My first thought was to use something like Tavily or Perplexity, both of which are AI-powered search tools that I use in other projects. I did a few test queries and they gave good results, but when projecting out the costs, I was going to be out several hundred dollars. For a blog that makes no money, that was not an option.

I next looked into using a traditional search engine API such as Brave, but also at my scale that was going to be expensive for the number of searches. Plus there would be some extra costs potentially with the LLM calls for validating/summarizing the results.

The solution

What I finally landed on was a multi-tiered approach. There are a few free sources such as the Encyclopedia of Life, iNaturalist, and Crossref that I could use to gather information and relevant papers. I kept Wikipedia in the pipeline, but the page title had to exactly contain the term I was looking up. This would avoid “Philolema latrodecti” matching “Latrodectus”, for example. I wanted to utilize BugGuide.net as well, but they’ve started blocking bots, so unfortunately I couldn’t do that.

To further supplement the context for the LLM, I was still thinking about a generic web search and filtering to a few trusted domains which publish entomology content. I tried using DuckDuckGo search from Python, but very quickly hit rate limits. I then realized that I could take my list of trusted sites, scrape them (those that didn’t block scraping that is), and surface results via a local search engine. I used Codex to set that up and I was in business. I could scrape those blogs once, then hit that endpoint as much as I wanted since I was running it locally on my laptop.

The last piece of the puzzle, now that I had all my context ready to go, was how to efficiently go through all those pages with an LLM. I was initially thinking about going with the OpenAI batch API again, but I had also been experimenting with open source models through FireWorks.ai. And as it turns out, they had just released something called FirePass. For $7/week, you got “unlimited” access to Kimi K2.5 Turbo. I ran a few generations using my new pipeline, and everything was looking pretty good.

On my end, I added some rate limiting controls with some intelligent backoffs. While FirePass is marketed as “unlimited”, it does still have rate limits. It took a few days to go through all my guide pages, but when all was said and done, I had processed nearly 800 million tokens worth of content within the span of 1 week - a total FirePass cost of $7. I did something similar for my glossary terms, but had some additional checks to make sure the terms were relevant to entomology, weren’t outdated, and were accurate.

Screenshot showing a token usage of nearly 800 million in the span of one week on Fireworks.ai

Thoughts

In the end, I was pretty happy with how things turned out. I’m sure there is still some content in there that could be better, but overall, my pages are much more grounded in factual information than they were before.

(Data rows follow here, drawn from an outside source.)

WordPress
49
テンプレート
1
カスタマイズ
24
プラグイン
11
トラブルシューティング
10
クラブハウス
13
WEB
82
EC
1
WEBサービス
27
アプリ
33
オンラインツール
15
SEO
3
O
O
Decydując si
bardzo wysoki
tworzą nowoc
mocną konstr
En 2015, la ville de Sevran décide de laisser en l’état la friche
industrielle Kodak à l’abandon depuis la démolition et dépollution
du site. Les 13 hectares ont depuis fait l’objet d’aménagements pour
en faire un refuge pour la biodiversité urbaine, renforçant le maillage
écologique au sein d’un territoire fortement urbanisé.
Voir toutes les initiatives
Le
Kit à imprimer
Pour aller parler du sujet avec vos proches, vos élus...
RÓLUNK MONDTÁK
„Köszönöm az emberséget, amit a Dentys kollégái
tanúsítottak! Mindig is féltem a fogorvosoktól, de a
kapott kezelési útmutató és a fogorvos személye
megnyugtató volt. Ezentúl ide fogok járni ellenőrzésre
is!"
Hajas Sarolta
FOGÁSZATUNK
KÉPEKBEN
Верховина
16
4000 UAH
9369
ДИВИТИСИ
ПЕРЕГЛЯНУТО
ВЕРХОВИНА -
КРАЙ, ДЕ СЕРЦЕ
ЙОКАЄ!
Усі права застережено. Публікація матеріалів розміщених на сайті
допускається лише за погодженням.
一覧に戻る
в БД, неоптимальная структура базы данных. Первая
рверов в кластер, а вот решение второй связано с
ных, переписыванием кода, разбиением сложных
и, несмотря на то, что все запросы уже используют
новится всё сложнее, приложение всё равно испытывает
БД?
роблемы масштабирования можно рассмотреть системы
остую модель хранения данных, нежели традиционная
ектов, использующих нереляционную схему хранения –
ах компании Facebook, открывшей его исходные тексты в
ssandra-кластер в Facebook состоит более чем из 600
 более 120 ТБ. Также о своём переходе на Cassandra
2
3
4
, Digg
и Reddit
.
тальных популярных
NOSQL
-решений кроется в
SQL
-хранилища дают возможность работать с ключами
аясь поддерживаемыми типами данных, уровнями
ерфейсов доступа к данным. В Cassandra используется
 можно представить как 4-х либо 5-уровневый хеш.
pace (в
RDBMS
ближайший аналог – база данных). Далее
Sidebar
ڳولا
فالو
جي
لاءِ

A few weeks after I finished this process, FirePass increased their costs to $48/month (probably due to people like me) and upgraded to Kimi K2.6 Turbo. Still a bargain compared to running through a regular LLM API, at least when thinking about cost. I’m sure a better model could give better generations, but for what I was building, FirePass was perfect.

Why generate these pages instead of linking to them?

That is a good question. There are three reasons I opted for generating all these pages instead of linking out to them. The first is that I want to control the content of my site. If I link to another site, it is possible that that site could remove the page or go down entirely. By composing the information myself, I have a stable source of technical information to supplement the rest of the site. I still link out to those other pages in the Sources section of my page, but having the information locally makes it more reliable. The second reason is to improve my site’s SEO. I figured with a larger footprint, I could funnel more traffic to my blog. And the last reason - it just sounded like a fun challenge and a good way to learn the ins-and-outs of generating content at a large scale.